◆ Exercise objective ◆
Output range, inclusive: from the line containing "requiring trust in" to the line containing "shared goals while". Restate those lines from the data below word for word and only those.

:: Input records ::

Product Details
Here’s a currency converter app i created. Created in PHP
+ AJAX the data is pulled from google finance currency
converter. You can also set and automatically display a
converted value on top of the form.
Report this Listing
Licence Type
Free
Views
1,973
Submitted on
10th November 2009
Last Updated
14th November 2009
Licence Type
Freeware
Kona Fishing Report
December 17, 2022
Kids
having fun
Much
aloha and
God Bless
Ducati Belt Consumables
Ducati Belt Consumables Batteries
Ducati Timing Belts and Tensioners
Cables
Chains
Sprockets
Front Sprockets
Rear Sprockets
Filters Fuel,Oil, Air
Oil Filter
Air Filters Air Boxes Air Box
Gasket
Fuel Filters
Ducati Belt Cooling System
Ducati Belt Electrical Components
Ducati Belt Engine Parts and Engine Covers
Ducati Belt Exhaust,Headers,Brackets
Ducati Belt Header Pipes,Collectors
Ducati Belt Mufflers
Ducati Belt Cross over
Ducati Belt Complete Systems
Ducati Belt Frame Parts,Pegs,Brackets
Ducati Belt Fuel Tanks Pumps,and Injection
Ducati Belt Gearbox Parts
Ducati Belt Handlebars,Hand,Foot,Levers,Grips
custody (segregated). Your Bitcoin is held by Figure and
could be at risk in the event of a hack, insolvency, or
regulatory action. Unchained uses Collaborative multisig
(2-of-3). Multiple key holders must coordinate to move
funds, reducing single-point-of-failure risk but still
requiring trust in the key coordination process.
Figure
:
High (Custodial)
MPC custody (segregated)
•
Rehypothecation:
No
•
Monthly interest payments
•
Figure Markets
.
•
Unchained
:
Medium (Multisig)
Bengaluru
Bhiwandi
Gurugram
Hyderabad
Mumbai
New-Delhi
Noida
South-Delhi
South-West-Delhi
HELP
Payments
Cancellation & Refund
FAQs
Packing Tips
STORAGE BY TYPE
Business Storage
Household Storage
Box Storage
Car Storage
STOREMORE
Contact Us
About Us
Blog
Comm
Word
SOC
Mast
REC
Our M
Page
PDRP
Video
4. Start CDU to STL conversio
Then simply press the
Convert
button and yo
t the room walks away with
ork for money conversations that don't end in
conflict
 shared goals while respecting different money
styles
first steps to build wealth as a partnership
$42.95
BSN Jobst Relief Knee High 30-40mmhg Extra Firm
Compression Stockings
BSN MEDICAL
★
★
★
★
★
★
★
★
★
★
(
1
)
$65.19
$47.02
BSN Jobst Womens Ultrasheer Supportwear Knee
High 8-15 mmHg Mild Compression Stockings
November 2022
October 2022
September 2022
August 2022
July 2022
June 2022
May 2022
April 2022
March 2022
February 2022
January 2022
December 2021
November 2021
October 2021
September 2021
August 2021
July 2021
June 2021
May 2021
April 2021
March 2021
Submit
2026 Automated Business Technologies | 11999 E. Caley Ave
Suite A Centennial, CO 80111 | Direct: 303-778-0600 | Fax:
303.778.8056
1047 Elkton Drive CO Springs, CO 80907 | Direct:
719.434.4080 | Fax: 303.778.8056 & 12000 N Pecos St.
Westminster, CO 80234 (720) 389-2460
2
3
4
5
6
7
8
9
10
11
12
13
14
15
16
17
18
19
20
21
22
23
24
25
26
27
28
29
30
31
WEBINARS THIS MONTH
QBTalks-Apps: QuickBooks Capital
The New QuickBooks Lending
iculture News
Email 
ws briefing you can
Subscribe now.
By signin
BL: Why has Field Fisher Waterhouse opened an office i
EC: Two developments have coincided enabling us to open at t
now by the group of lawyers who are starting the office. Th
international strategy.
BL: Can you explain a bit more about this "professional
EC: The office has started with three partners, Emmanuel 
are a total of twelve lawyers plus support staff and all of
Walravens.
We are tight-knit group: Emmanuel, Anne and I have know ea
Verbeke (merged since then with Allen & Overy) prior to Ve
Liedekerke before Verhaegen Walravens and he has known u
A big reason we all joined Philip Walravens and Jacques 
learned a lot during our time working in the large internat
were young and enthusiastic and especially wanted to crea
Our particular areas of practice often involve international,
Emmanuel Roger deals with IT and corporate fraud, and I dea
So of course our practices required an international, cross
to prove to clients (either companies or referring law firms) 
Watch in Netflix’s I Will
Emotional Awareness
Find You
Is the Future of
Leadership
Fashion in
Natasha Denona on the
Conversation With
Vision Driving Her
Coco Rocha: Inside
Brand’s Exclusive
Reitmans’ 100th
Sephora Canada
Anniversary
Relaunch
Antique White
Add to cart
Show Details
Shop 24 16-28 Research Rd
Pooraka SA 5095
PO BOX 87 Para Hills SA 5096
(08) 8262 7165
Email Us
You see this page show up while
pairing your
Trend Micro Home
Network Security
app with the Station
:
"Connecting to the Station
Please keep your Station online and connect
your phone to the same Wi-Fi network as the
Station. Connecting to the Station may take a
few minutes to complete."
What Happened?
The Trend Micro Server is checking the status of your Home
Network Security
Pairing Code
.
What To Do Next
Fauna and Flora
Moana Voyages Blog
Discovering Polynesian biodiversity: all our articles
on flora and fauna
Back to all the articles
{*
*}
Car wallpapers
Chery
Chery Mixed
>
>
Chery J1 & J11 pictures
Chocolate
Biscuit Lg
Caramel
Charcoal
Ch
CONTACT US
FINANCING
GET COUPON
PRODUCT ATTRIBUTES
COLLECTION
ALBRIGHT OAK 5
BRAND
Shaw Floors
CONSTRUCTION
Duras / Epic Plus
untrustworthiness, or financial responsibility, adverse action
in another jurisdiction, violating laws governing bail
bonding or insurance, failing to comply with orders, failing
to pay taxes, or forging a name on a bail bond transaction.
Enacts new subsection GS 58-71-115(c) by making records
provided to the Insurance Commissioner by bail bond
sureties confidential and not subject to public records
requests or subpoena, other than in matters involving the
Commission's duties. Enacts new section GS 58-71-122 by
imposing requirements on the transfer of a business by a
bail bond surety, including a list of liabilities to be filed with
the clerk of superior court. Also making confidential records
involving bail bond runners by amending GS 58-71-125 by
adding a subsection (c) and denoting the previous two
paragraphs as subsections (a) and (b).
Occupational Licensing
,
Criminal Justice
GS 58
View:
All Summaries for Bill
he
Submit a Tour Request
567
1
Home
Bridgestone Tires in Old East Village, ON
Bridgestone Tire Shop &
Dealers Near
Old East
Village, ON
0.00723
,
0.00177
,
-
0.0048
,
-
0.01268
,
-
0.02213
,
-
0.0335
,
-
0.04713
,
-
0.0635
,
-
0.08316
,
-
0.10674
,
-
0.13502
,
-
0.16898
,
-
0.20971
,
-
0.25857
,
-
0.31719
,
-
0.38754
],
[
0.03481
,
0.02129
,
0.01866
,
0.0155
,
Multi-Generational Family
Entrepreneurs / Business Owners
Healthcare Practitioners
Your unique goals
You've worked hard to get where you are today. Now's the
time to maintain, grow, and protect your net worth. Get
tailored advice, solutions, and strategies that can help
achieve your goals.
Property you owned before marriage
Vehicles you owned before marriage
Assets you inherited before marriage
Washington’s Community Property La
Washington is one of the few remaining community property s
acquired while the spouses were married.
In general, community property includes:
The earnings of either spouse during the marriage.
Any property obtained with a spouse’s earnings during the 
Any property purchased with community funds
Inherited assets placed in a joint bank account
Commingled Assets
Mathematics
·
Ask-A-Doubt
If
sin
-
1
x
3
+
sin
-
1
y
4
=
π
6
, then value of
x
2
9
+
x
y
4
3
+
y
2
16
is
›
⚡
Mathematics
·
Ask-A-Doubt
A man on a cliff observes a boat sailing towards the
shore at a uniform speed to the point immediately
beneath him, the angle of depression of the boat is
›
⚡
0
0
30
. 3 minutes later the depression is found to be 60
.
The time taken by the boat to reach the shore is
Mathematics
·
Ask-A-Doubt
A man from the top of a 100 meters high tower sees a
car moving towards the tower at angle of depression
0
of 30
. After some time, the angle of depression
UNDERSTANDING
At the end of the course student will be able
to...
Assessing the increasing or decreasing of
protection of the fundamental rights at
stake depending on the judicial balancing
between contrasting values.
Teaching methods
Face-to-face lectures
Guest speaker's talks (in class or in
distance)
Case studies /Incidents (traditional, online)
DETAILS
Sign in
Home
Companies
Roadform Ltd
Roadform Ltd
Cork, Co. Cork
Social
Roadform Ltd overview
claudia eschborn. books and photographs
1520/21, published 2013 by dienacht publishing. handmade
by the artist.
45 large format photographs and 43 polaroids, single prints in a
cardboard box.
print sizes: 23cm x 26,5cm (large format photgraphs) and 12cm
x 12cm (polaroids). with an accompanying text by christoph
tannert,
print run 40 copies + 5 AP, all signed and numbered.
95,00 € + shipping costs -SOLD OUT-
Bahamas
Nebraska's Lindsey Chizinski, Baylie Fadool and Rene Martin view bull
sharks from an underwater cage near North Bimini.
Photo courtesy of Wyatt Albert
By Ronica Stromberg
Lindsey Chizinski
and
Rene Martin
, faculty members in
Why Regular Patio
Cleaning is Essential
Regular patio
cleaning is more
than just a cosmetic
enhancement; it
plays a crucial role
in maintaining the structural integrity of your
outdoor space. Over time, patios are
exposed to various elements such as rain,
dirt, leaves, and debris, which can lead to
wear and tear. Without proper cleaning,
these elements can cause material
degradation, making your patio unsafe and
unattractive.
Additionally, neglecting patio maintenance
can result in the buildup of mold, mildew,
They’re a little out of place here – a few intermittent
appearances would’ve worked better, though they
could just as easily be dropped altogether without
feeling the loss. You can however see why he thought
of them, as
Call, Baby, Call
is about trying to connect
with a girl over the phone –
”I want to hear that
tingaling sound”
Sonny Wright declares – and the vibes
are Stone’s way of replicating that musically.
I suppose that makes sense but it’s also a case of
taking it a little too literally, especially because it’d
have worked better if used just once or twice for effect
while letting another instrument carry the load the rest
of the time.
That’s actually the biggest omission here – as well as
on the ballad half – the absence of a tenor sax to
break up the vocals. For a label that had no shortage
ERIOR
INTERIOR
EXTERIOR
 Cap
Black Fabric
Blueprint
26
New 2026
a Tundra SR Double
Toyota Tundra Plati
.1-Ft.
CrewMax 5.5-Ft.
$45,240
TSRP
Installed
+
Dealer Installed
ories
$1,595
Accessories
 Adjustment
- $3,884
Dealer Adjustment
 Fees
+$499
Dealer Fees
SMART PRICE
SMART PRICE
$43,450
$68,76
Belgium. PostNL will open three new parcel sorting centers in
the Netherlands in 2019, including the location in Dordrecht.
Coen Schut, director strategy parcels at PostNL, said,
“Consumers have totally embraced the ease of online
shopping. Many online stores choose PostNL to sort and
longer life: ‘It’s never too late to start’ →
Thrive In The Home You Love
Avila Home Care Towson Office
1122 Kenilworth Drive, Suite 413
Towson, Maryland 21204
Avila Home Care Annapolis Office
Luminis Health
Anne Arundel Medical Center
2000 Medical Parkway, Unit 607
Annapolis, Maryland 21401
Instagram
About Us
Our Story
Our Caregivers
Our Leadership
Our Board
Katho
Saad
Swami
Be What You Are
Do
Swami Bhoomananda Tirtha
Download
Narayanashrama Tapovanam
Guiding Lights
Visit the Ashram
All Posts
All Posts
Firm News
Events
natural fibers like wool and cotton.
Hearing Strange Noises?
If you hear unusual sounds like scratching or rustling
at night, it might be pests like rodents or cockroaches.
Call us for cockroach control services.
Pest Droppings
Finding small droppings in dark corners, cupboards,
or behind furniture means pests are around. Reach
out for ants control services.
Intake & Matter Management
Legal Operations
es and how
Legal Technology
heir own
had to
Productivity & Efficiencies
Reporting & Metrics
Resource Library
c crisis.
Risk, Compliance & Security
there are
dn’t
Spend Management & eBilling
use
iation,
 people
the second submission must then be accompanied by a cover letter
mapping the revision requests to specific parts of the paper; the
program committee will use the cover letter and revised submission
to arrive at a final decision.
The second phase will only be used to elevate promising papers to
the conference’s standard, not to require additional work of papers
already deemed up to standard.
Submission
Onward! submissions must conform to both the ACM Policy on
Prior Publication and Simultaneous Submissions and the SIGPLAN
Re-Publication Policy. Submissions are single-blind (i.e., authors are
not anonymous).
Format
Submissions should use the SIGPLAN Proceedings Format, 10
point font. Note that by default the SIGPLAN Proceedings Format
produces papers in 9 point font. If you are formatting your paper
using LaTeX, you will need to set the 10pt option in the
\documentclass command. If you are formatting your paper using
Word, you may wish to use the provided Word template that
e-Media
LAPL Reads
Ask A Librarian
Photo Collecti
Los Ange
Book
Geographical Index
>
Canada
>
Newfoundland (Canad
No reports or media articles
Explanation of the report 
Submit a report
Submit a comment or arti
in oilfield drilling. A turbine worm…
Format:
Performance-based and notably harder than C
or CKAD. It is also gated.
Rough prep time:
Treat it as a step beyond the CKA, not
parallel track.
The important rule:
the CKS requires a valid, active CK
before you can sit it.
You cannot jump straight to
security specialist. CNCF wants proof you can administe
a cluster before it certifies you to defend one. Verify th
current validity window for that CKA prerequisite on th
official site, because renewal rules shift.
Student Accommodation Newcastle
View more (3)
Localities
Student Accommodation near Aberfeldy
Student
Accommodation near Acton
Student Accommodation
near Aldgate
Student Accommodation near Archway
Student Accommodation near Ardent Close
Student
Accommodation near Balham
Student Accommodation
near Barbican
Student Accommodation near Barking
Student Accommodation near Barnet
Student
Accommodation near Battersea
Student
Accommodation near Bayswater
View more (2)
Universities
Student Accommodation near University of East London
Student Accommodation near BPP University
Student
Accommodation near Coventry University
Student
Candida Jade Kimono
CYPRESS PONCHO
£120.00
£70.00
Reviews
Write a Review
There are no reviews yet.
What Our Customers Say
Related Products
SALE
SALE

:::

◆ Response below ◆
requiring trust in the key coordination process.
Figure
:
High (Custodial)
MPC custody (segregated)
•
Rehypothecation:
No
•
Monthly interest payments
•
Figure Markets
.
•
Unchained
:
Medium (Multisig)
Bengaluru
Bhiwandi
Gurugram
Hyderabad
Mumbai
New-Delhi
Noida
South-Delhi
South-West-Delhi
HELP
Payments
Cancellation & Refund
FAQs
Packing Tips
STORAGE BY TYPE
Business Storage
Household Storage
Box Storage
Car Storage
STOREMORE
Contact Us
About Us
Blog
Comm
Word
SOC
Mast
REC
Our M
Page
PDRP
Video
4. Start CDU to STL conversio
Then simply press the
Convert
button and yo
t the room walks away with
ork for money conversations that don't end in
conflict
 shared goals while respecting different money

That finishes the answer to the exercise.